## What to do
Below are entries with pictures among them; reproduce exactly, and only, the lines from the one containing "October is a" down to the one containing "LISTEN LIVE –", without the pictures.
· · · ·
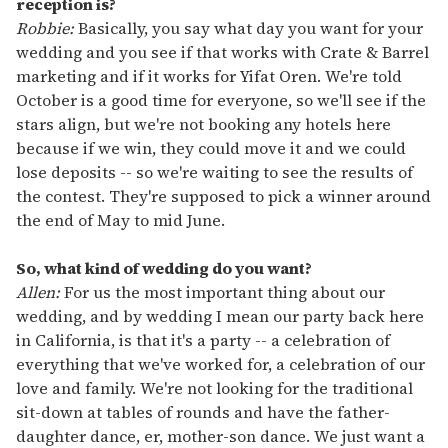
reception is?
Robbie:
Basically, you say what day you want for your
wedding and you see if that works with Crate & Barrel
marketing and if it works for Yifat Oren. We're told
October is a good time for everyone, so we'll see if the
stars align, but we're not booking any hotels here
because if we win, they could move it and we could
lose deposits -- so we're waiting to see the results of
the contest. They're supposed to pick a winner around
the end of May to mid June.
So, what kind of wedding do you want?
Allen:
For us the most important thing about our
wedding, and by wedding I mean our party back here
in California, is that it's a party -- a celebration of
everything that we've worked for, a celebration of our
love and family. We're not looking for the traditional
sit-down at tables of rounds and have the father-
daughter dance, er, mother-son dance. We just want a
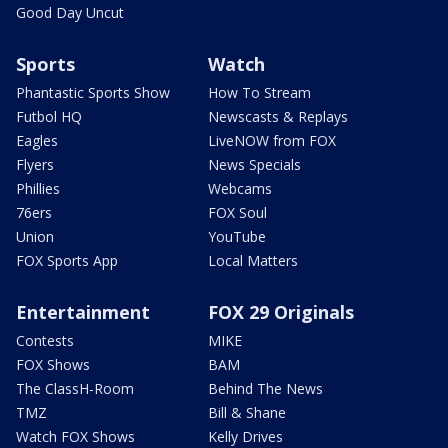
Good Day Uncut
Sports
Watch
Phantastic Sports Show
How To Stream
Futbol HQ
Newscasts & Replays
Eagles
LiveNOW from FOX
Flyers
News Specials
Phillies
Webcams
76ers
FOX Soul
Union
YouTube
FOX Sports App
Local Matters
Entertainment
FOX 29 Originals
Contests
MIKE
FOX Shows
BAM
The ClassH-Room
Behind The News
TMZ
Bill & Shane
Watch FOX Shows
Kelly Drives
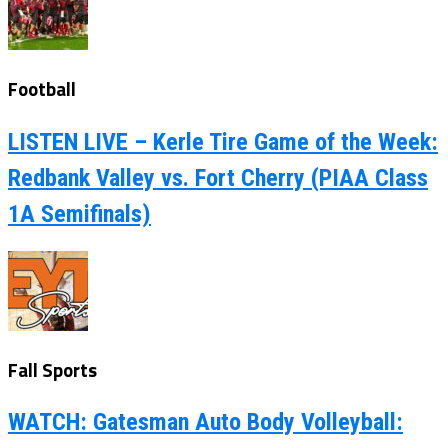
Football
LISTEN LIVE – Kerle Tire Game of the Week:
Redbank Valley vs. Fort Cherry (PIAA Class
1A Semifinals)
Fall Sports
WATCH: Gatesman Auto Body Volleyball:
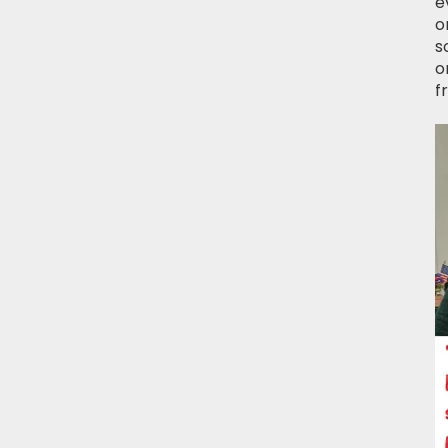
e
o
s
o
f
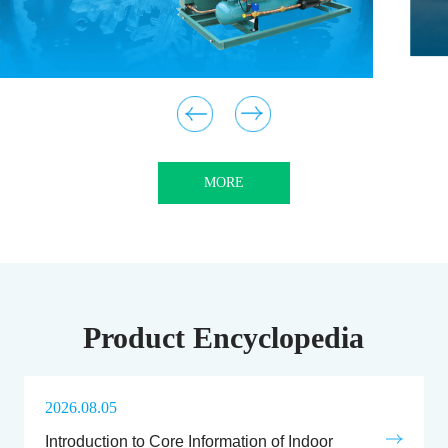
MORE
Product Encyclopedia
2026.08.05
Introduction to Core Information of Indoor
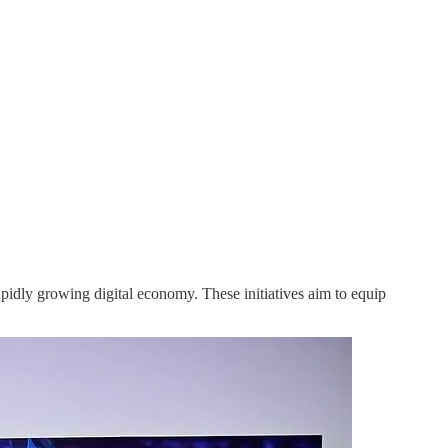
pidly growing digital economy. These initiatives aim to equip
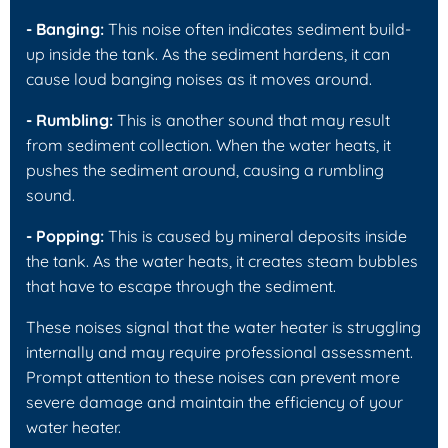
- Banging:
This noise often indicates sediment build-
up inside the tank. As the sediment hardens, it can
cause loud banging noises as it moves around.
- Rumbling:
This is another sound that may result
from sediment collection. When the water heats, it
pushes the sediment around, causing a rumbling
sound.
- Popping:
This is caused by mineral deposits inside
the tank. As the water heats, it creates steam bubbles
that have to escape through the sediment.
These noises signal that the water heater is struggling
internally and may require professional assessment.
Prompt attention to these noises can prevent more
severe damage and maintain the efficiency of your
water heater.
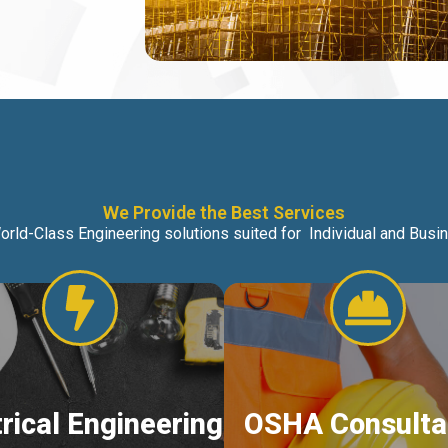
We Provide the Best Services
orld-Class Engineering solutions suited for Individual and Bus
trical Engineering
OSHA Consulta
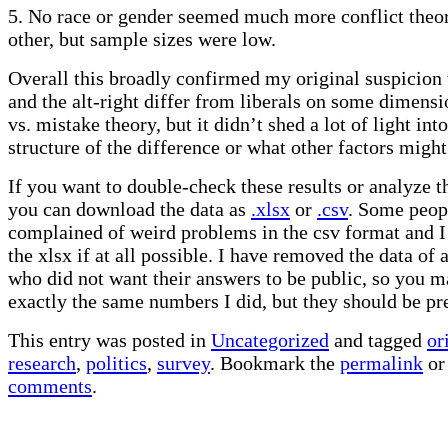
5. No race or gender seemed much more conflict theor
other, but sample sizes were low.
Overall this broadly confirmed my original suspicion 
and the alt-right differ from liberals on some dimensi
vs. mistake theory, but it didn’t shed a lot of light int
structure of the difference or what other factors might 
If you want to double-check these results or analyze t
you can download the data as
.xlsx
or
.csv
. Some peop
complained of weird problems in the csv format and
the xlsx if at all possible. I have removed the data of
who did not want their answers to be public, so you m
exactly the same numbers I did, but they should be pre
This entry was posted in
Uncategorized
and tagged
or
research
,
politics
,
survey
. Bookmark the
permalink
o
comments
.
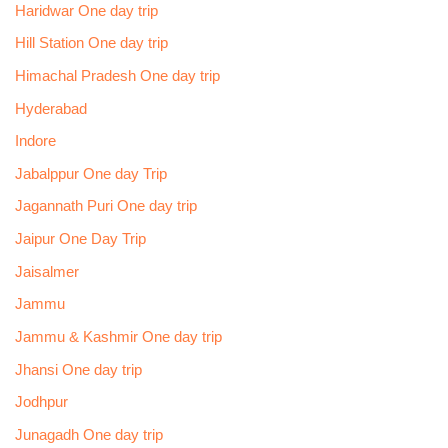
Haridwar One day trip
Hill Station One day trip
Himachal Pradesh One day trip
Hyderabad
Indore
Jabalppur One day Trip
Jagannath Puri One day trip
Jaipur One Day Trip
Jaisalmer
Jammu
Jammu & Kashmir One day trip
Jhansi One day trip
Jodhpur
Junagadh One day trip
· · · ·
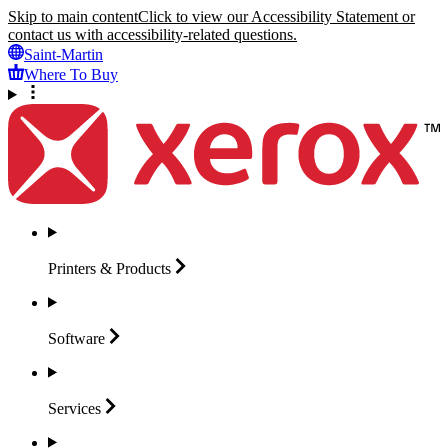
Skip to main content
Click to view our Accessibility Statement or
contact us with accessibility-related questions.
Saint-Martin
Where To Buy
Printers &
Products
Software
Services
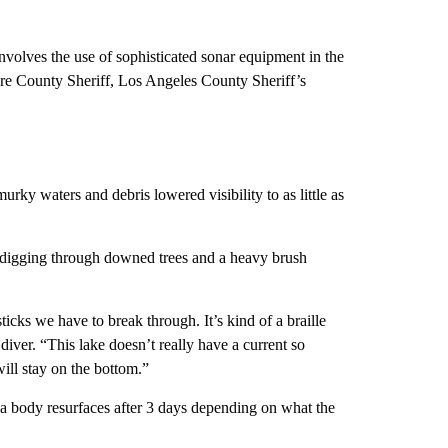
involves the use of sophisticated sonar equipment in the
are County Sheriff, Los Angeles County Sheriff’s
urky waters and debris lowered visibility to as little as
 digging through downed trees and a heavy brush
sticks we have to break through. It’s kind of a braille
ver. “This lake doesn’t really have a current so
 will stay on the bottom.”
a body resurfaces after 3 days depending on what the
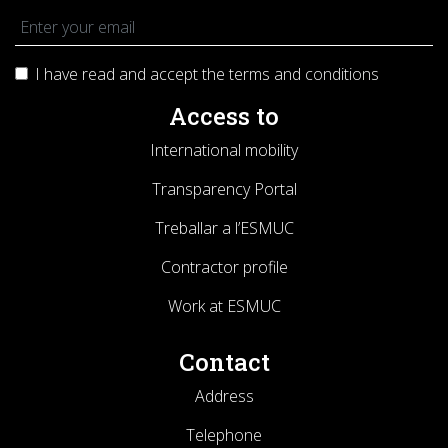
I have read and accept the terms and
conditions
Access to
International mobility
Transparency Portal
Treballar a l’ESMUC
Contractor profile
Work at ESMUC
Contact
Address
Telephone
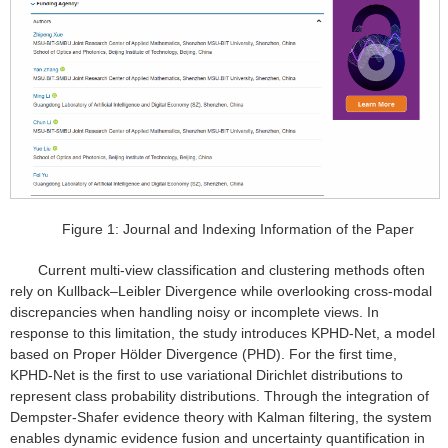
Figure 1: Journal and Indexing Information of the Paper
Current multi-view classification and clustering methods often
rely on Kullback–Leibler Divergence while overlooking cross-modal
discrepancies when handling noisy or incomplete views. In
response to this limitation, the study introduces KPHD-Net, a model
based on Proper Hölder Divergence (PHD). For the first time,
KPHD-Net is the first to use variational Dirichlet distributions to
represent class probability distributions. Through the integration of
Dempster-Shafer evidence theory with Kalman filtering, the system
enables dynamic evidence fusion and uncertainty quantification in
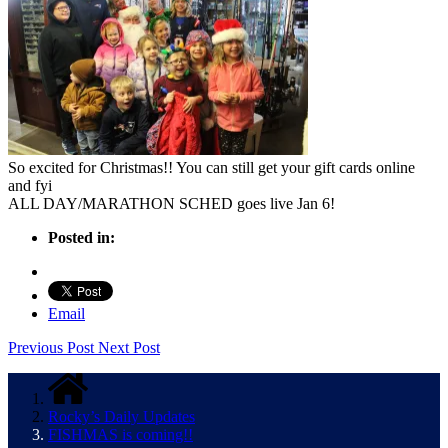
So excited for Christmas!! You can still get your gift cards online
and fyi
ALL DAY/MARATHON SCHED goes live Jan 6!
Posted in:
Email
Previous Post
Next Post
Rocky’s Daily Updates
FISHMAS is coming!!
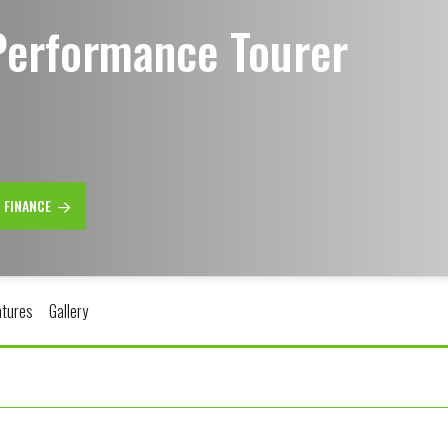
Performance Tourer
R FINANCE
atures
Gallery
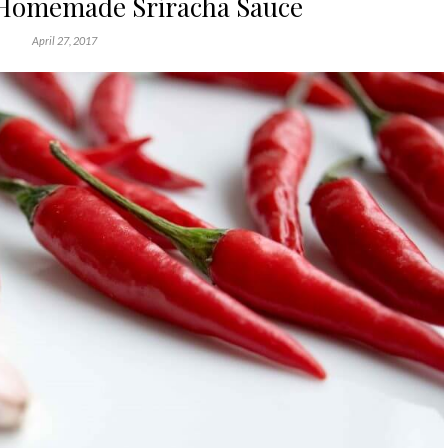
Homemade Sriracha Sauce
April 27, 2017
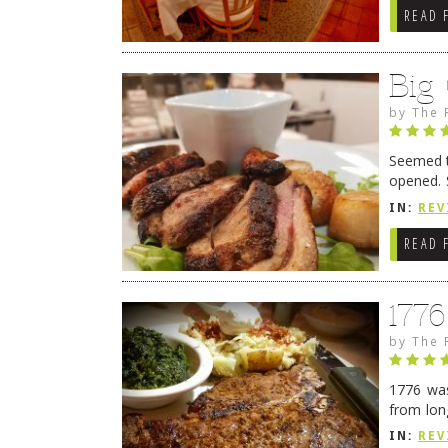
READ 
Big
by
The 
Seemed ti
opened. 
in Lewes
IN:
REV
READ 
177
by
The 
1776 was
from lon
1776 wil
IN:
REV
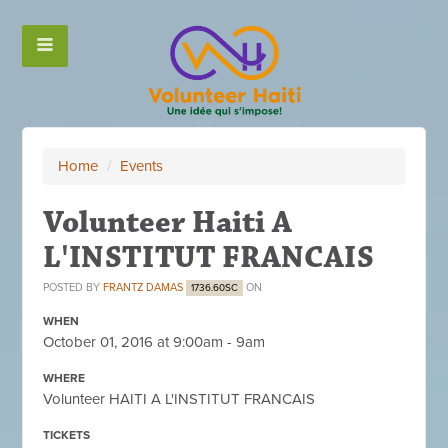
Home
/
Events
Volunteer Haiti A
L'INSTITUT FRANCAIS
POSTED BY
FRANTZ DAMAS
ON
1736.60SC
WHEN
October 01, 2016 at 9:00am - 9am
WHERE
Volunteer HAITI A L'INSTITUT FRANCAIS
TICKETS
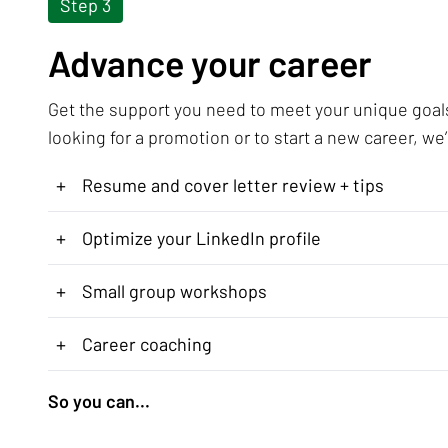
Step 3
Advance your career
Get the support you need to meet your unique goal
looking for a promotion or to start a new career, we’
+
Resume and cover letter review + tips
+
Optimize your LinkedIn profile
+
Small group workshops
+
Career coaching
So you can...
· · · ·
## Exercise output
October is a good time for everyone, so we'll see if the
stars align, but we're not booking any hotels here
because if we win, they could move it and we could
lose deposits -- so we're waiting to see the results of
the contest. They're supposed to pick a winner around
the end of May to mid June.
So, what kind of wedding do you want?
Allen:
For us the most important thing about our
wedding, and by wedding I mean our party back here
in California, is that it's a party -- a celebration of
everything that we've worked for, a celebration of our
love and family. We're not looking for the traditional
sit-down at tables of rounds and have the father-
daughter dance, er, mother-son dance. We just want a
Good Day Uncut
Sports
Watch
Phantastic Sports Show
How To Stream
Futbol HQ
Newscasts & Replays
Eagles
LiveNOW from FOX
Flyers
News Specials
Phillies
Webcams
76ers
FOX Soul
Union
YouTube
FOX Sports App
Local Matters
Entertainment
FOX 29 Originals
Contests
MIKE
FOX Shows
BAM
The ClassH-Room
Behind The News
TMZ
Bill & Shane
Watch FOX Shows
Kelly Drives
Football
LISTEN LIVE – Kerle Tire Game of the Week:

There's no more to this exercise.